Il nome della momordica deriva dal latino mordeo (perfetto momordi), che significa addentare, aggrappare perché è una pianta rampicante con i suoi numerosi viticci. Due specie sono coltivate nei giardini per i loro frutti ornamentali e per i delicati fiori gialli: Momordica balsamina e Momordica charantia. La prima ha frutti ovato-acuti lunghi 6-7 cm di colore giallo arancio; la seconda ha frutti più grandi lunghi 15-18 cm, giallastri e appuntiti. Le foglie, che ricordano quelle della vite, sono alterne, palmato-lobate e profondamente divise in cinque-nove lobi acuti e dentati. La pianta è un rampicante erbaceo annuale con radice a fittone. Il fusto è ramificato, sottile, rampicante – può raggiungere anche i due metri di altezza – ed è munito di lunghi viticci per ancorarsi. Il frutto consiste in una bacca pendula, cava, con la superficie percorsa da costole longitudinali con tubercoli triangolari, che arrivato a maturità si apre spontaneamente in tre valve per scoprire i semi ricoperti da un arillo di colore rosso vivo, costituito da una polpa umida e dolce per attirare gli uccelli. I frutti della Momordica charantia, per essere mangiati, devono essere raccolti prima che cambino colore da verde a giallo, infatti maturando diventano immangiabili e tossici. Sono molto utilizzati nelle ricette delle zone di coltivazione: vengono posti in acqua salata per perdere l’amaro e quindi cotti in diversi modi come le foglie. I fiori e i giovani germogli vengono utilizzati per aromatizzare varie pietanze.

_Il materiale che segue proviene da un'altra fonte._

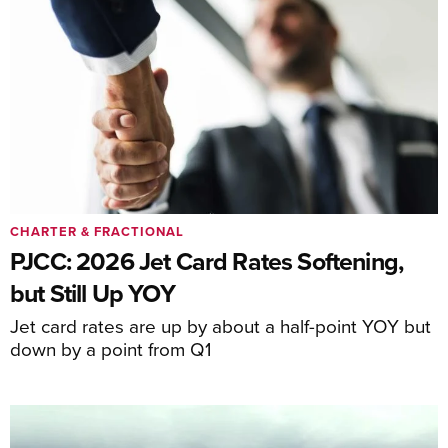
CHARTER & FRACTIONAL
PJCC: 2026 Jet Card Rates Softening,
but Still Up YOY
Jet card rates are up by about a half-point YOY but
down by a point from Q1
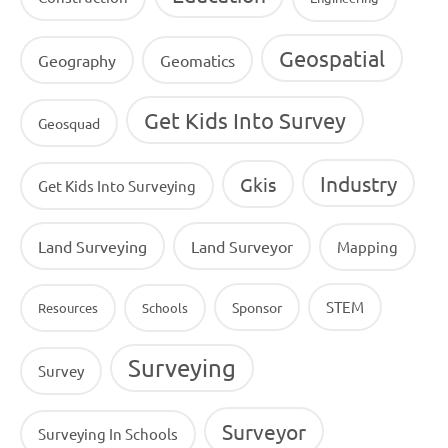
Geospatial
Geography
Geomatics
Get Kids Into Survey
Geosquad
Industry
Gkis
Get Kids Into Surveying
Land Surveying
Land Surveyor
Mapping
STEM
Sponsor
Resources
Schools
Surveying
Survey
Surveyor
Surveying In Schools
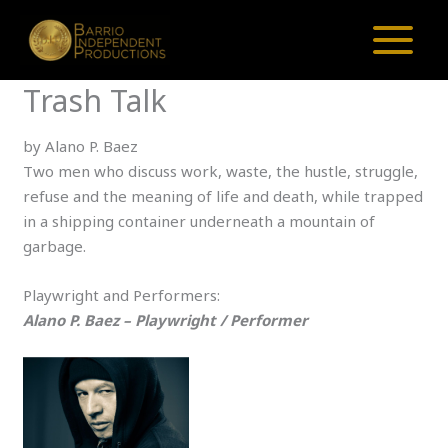
Skip
to
content
Trash Talk
by Alano P. Baez
Two men who discuss work, waste, the hustle, struggle,
refuse and the meaning of life and death, while trapped
in a shipping container underneath a mountain of
garbage.
Playwright and Performers:
Alano P. Baez – Playwright / Performer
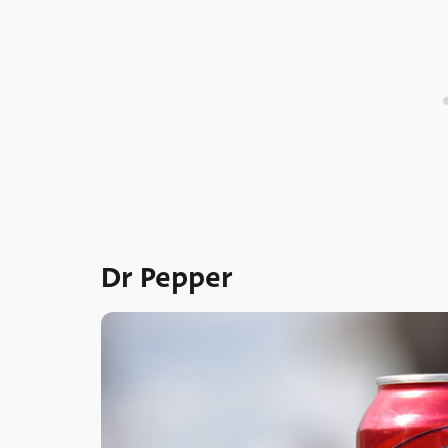
Dr Pepper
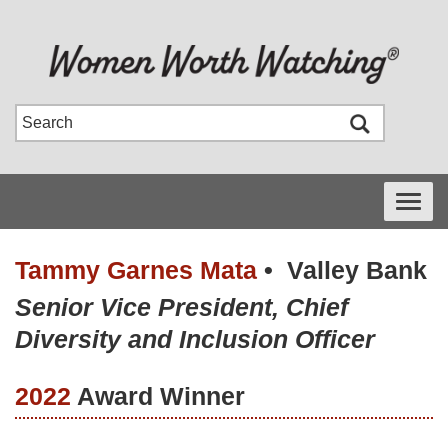
Toggle
navigati
Tammy Garnes Mata
•
Valley Bank
Senior Vice President, Chief
Diversity and Inclusion Officer
2022
Award Winner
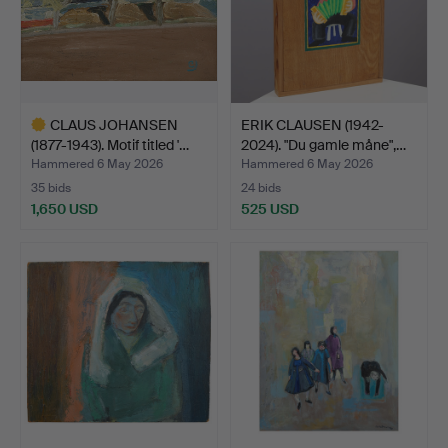
CLAUS JOHANSEN
ERIK CLAUSEN (1942-
(1877-1943). Motif titled '…
2024). "Du gamle måne",…
Hammered 6 May 2026
Hammered 6 May 2026
35 bids
24 bids
1,650 USD
525 USD
Highlighted
item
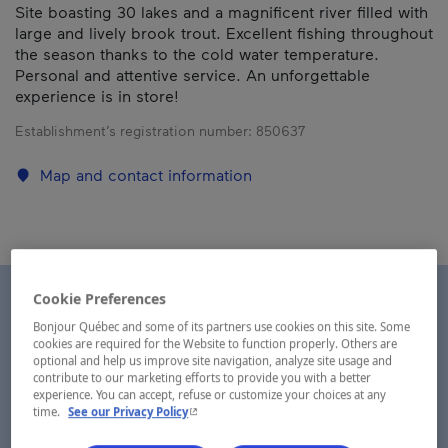
Site boasting 30 lakes and a magnificent river filled with
large and lively brook trout. Excellent fishing throughout
the season thanks to the cold water temperature.
Personal and attentive service. An unforgettable
experience is in store!
Establishment’s registration number:
850637
Map and contact information
Cookie Preferences
Bonjour Québec and some of its partners use cookies on this site. Some
cookies are required for the Website to function properly. Others are
optional and help us improve site navigation, analyze site usage and
contribute to our marketing efforts to provide you with a better
experience. You can accept, refuse or customize your choices at any
- This hyperlink will open in a new window.
time.
See our Privacy Policy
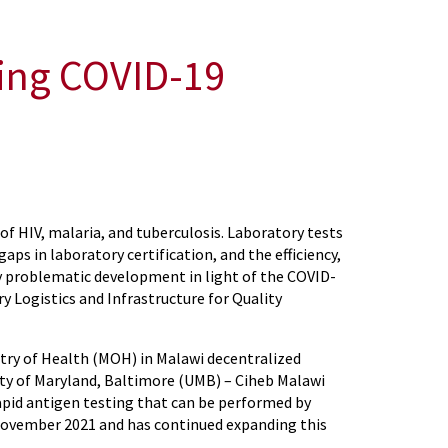
ting COVID-19
of HIV, malaria, and tuberculosis. Laboratory tests
aps in laboratory certification, and the efficiency,
ly problematic development in light of the COVID-
 Logistics and Infrastructure for Quality
stry of Health (MOH) in Malawi decentralized
ity of Maryland, Baltimore (UMB) – Ciheb Malawi
rapid antigen testing that can be performed by
 November 2021 and has continued expanding this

Ci troviamo di fronte ad una pianta miracolosa: non solo risolve il problema del depauperamento del suolo dai microelementi, ma è una pianta alimentare ad elevato valore proteico, basso contenuto lipidico e fonte di fibre. Possiede molto potassio, regola l’ipertensione, stimola il metabolismo e cura i problemi cardiovascolari. Tutte le parti della pianta sono utilizzabili in fitoterapia perché contengono flavonoidi, glucosidi, steroidi, terpeni e saponine, che sono anti-HIV, antidiarroici, antisettici, antibatterici, antivirali, antinfiammatori, antimicrobici, antiossidanti, hanno proprietà analgesiche, curano il fegato ma soprattutto sconfiggono il diabete mellito. Le foglie contengono 17 aminoacidi e sono ricche di potassio, magnesio, fosforo, calcio, sodio, zinco, manganese e ferro. Sembra inoltre che alcune sostanze della momordica possano curare alcuni tumori.

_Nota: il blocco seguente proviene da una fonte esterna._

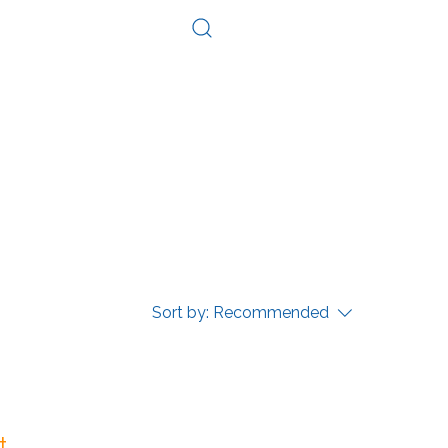
Log In
Consultation
Contact
Sort by:
Recommended
...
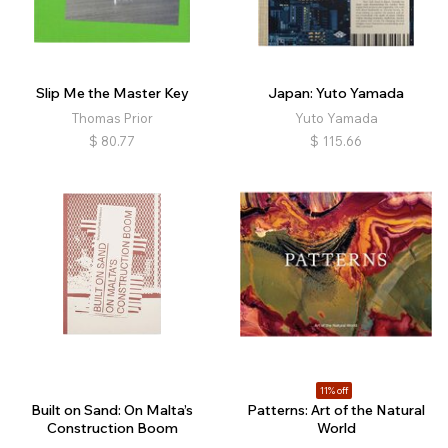
Nature
Landscape
Architecture
Interiors
Still Life
Fashion
Political
Religion
Physical Education
Family
Queer
Conceptual
Slip Me the Master Key
Japan: Yuto Yamada
Narrative
Abstract
Experimental
Archival
Thomas Prior
Yuto Yamada
Diaristic
Film
Music
Retrospective
$
80.77
$
115.66
Self-published
11% off
Built on Sand: On Malta’s
Patterns: Art of the Natural
Construction Boom
World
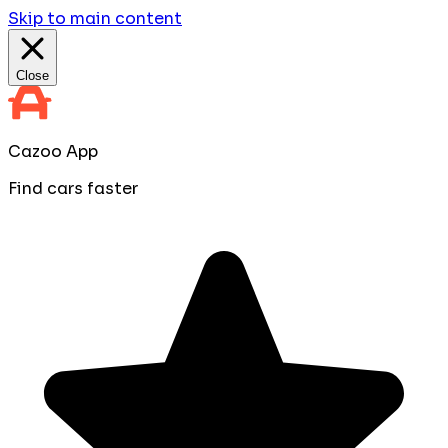
Skip to main content
Close
Cazoo App
Find cars faster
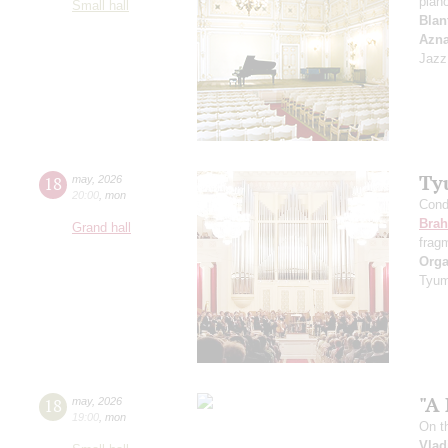
pian
Small hall
Blan
Azn
Jazz
Ty
18
may
,
2026
20:00
,
mon
Cond
Bra
Grand hall
frag
Orga
Tyum
"A 
18
may
,
2026
19:00
,
mon
On t
Vlad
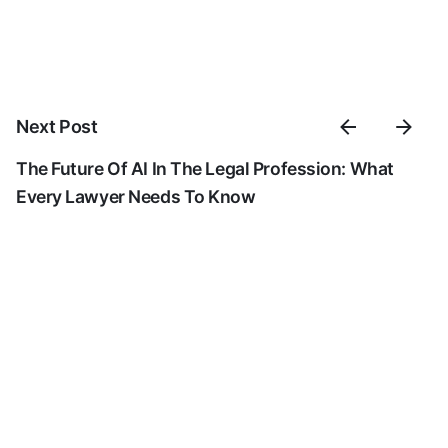
Next Post
The Future Of AI In The Legal Profession: What
Every Lawyer Needs To Know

La pianta si presta anche ad un uso ornamentale per il suo fogliame ed i suoi curiosi frutti. Si possono creare degli schermi temporanei, nel periodo estivo, data la velocità di crescita e l’ampiezza delle foglie di un bel colore verde brillante.
La Momordica charantia rappresenta un importante fonte alimentare (oltre che medicinale) in diverse regioni tropicali, dove è ampiamente utilizzata e conosciuta sotto diversi nomi: nelle Filippine è chiamata Ampalaya o “Bitter melon” (nome usato in tutte le aree di influenza inglese), in India Karela (l’uso alimentare in questa nazione è talmente diffuso che le ricette sono numerosissime).

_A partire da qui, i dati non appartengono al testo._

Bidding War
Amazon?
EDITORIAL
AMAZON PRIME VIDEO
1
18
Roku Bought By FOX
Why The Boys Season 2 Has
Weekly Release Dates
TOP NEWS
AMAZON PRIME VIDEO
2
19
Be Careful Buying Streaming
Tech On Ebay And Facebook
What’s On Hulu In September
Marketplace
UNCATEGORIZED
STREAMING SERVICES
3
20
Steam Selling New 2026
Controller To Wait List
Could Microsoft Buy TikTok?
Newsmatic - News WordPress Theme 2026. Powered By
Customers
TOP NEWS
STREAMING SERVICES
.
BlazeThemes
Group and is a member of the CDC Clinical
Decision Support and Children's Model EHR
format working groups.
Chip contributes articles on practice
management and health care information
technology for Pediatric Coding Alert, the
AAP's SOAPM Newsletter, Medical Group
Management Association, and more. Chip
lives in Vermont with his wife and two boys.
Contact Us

Solo recentemente questa pianta prodigiosa ha attirato l’attenzione del mondo occidentale: abbiamo perso più di cinquecento anni dalla segnalazione fatta dall’autore dell’ Hypnerotomachia Poliphili.
Post scriptum.
L’espressione latina herbam dare significa “darsi per vinto, cedere la palma” e trovo molto interessante che gli Antichi Romani attribuissero al gesto di raccogliere un ciuffo d’erba il significato dell’arrendersi e quindi della ricerca della pace. Si potrebbe ipotizzare che dietro quell’erba ci sia la volontà di non belligeranza ed un futuro dedito alla cura della terra.
Beatrice Venturini Sylos Labini
Le foto che accompagnano l’articolo sono dell’autrice.